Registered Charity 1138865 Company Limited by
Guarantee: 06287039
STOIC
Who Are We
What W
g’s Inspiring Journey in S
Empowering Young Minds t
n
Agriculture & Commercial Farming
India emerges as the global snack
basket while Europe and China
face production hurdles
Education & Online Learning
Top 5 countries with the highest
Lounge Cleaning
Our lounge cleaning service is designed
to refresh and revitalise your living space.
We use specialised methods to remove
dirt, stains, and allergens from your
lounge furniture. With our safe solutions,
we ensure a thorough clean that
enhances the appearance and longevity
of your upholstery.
——————————
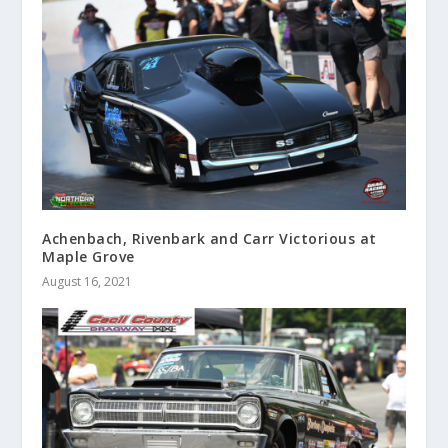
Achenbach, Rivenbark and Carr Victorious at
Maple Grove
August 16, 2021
——————————
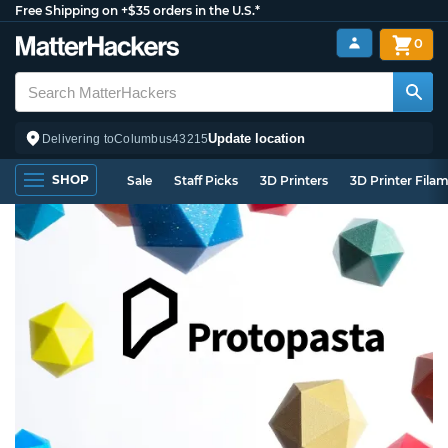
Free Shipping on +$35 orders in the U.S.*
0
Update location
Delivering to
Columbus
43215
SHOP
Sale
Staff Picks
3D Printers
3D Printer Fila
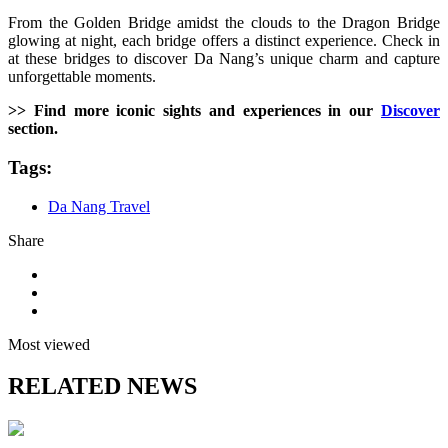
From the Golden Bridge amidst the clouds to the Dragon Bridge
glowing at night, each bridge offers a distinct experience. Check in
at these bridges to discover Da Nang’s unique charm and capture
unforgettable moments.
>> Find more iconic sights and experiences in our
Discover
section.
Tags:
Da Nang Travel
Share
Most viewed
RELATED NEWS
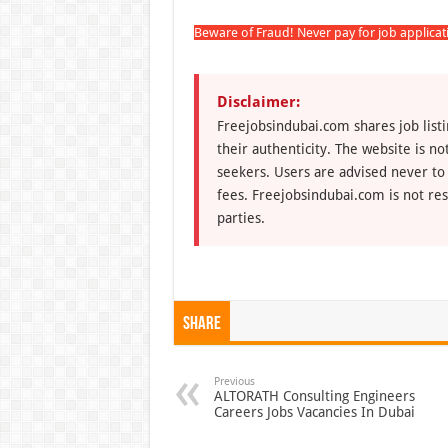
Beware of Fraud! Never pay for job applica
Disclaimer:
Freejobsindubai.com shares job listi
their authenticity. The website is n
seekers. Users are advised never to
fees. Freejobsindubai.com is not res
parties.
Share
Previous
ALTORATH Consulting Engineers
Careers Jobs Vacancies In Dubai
——————————
*WHAT IS NEEDED*. The entries above hold a line with "dirt, stains, and allergens from your" and a later line with "of your upholstery.". Write out exactly those lines and all lines between, nothing more.

*SOLVED PROBLEM*.
dirt, stains, and allergens from your
lounge furniture. With our safe solutions,
we ensure a thorough clean that
enhances the appearance and longevity
of your upholstery.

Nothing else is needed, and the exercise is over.